Persönlichkeitsstörungen kommen relativ häufig vor. Man geht davon aus, dass circa 10–15 % der Allgemeinbevölkerung von (mindestens) einer solchen psychischen Beeinträchtigung betroffen sind (NISSEN 2000; FIEDLER2007). Meistens offenbaren die Betreffenden mehr als nur eine Störung. Dieser Wert ist schon ziemlich bemerkenswert. Aber: Hinzu kommt noch eine Personengruppe, die etwa 15 % der Allgemeinbevölkerung ausmacht. Diese Gruppe offenbart „nur“ eine auffällige Ausprägung mindestens eines Persönlichkeitsstils (quasi die Vorstufe einer Persönlichkeitsstörung) (LELORD & ANDRÈ2005).
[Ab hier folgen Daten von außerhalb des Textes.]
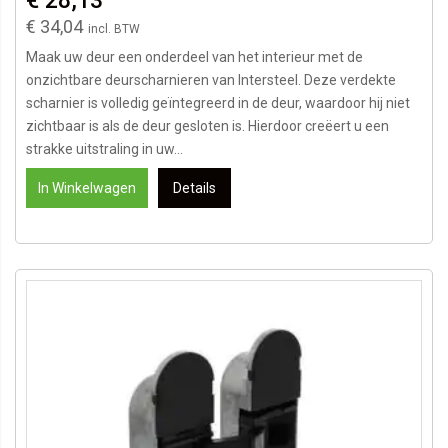
€ 28,13
€ 34,04
Maak uw deur een onderdeel van het interieur met de
onzichtbare deurscharnieren van Intersteel. Deze verdekte
scharnier is volledig geïntegreerd in de deur, waardoor hij niet
zichtbaar is als de deur gesloten is. Hierdoor creëert u een
strakke uitstraling in uw...
In Winkelwagen
Details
3 Schemapädagogische Interventionen und Methoden in pädagogischen Praxisfeldern

Die alltägliche Praxis mit Kindern und Jugendlichen wird nun von SchemapädagogInnen um zwei Dimensionen erweitert: um eine schema- und persönlichkeitsspezifische Perspektive. Im Folgenden wird darauf eingegangen.

3.1 Diagnostik (Beobachtungsphase)

Im Rahmen der Schemapädagogik werden innerpsychische Muster der Klienten diagnostiziert, sogenannte Schemata, und thematisiert.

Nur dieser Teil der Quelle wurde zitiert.